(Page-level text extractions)
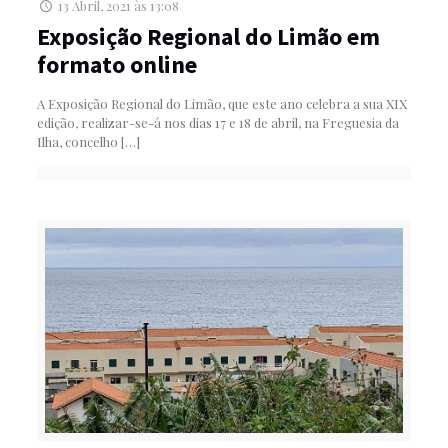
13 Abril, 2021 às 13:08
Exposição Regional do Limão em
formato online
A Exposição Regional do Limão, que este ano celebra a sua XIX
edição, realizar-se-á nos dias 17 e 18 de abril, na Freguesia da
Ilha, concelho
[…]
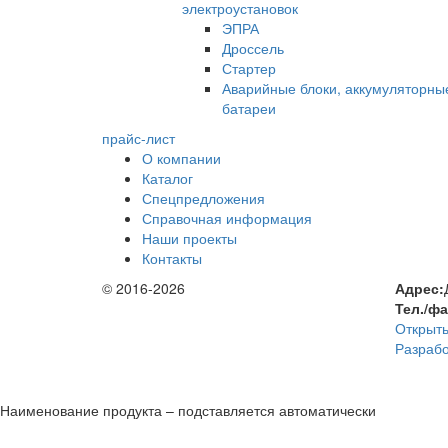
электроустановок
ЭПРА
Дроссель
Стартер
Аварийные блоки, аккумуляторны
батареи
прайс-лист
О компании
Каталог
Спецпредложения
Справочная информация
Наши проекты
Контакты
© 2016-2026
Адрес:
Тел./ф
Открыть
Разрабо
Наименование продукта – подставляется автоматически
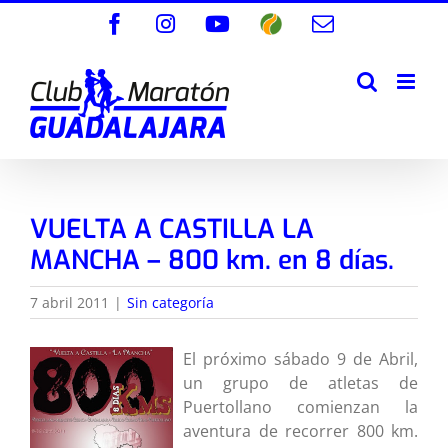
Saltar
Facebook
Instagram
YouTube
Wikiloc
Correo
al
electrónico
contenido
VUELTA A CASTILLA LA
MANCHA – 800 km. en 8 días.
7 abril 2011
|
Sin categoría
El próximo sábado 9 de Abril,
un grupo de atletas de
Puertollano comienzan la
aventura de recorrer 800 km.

--

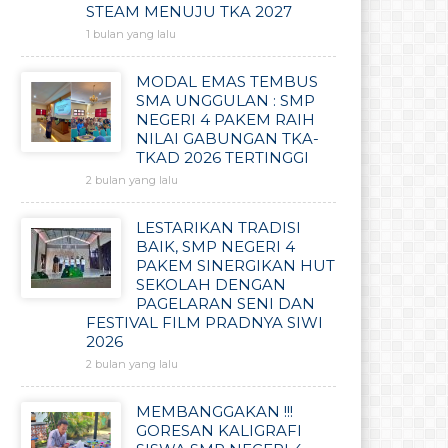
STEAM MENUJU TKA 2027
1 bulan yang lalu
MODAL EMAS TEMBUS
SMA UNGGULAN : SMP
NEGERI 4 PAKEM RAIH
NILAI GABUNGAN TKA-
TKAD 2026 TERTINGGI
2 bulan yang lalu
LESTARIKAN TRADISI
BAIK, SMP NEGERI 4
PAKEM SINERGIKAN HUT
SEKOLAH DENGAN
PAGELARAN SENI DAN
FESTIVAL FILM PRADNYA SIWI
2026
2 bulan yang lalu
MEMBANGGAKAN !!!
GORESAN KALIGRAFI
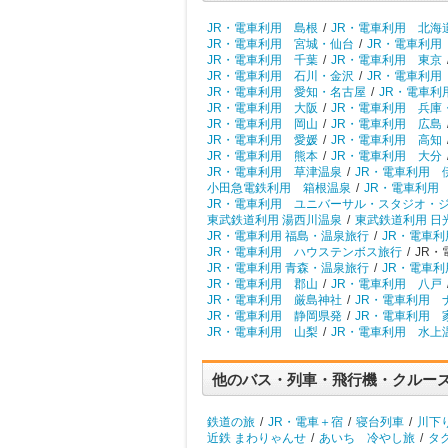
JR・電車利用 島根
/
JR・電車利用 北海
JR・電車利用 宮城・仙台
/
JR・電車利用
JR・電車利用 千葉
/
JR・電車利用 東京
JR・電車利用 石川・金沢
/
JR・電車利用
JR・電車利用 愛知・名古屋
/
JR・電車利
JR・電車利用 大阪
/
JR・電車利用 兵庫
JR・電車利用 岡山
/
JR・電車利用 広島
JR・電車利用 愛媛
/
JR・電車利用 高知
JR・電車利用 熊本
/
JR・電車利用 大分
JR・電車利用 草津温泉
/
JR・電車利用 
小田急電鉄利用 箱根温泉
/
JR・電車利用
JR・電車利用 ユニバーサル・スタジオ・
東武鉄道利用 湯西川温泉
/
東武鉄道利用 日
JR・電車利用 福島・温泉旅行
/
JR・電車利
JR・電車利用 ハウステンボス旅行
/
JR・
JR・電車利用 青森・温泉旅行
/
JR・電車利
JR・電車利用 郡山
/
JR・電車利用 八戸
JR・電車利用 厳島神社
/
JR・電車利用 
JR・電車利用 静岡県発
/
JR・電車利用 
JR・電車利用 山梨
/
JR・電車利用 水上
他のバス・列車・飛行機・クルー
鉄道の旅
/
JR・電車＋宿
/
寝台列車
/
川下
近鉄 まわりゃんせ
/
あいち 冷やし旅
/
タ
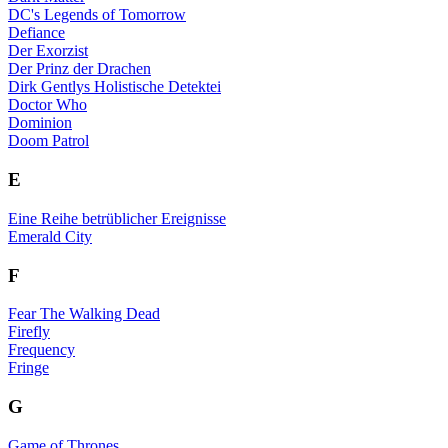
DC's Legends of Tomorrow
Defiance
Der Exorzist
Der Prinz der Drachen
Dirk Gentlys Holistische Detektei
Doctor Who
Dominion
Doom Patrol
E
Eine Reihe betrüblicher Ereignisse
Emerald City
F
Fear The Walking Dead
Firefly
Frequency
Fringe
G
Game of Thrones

==

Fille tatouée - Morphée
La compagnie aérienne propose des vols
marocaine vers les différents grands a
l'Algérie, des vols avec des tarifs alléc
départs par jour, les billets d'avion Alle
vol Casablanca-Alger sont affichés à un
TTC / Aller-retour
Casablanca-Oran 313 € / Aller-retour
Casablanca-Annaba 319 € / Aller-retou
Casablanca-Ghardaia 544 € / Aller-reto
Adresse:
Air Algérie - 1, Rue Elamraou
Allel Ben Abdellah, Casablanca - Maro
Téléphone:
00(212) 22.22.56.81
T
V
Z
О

ACTIVITY - Reproduce exactly the lines of the data above that run from the line with "PAKEM SINERGIKAN HUT" down to the line with "Game of Thrones", both ends included. Pictures do not belong in the copy.

WRITTEN ANSWER -
PAKEM SINERGIKAN HUT
SEKOLAH DENGAN
PAGELARAN SENI DAN
FESTIVAL FILM PRADNYA SIWI
2026
2 bulan yang lalu
MEMBANGGAKAN !!!
GORESAN KALIGRAFI
JR・電車利用 島根
/
JR・電車利用 北海
JR・電車利用 宮城・仙台
/
JR・電車利用
JR・電車利用 千葉
/
JR・電車利用 東京
JR・電車利用 石川・金沢
/
JR・電車利用
JR・電車利用 愛知・名古屋
/
JR・電車利
JR・電車利用 大阪
/
JR・電車利用 兵庫
JR・電車利用 岡山
/
JR・電車利用 広島
JR・電車利用 愛媛
/
JR・電車利用 高知
JR・電車利用 熊本
/
JR・電車利用 大分
JR・電車利用 草津温泉
/
JR・電車利用 
小田急電鉄利用 箱根温泉
/
JR・電車利用
JR・電車利用 ユニバーサル・スタジオ・
東武鉄道利用 湯西川温泉
/
東武鉄道利用 日
JR・電車利用 福島・温泉旅行
/
JR・電車利
JR・電車利用 ハウステンボス旅行
/
JR・
JR・電車利用 青森・温泉旅行
/
JR・電車利
JR・電車利用 郡山
/
JR・電車利用 八戸
JR・電車利用 厳島神社
/
JR・電車利用 
JR・電車利用 静岡県発
/
JR・電車利用 
JR・電車利用 山梨
/
JR・電車利用 水上
他のバス・列車・飛行機・クルー
鉄道の旅
/
JR・電車＋宿
/
寝台列車
/
川下
近鉄 まわりゃんせ
/
あいち 冷やし旅
/
タ
DC's Legends of Tomorrow
Defiance
Der Exorzist
Der Prinz der Drachen
Dirk Gentlys Holistische Detektei
Doctor Who
Dominion
Doom Patrol
E
Eine Reihe betrüblicher Ereignisse
Emerald City
F
Fear The Walking Dead
Firefly
Frequency
Fringe
G
Game of Thrones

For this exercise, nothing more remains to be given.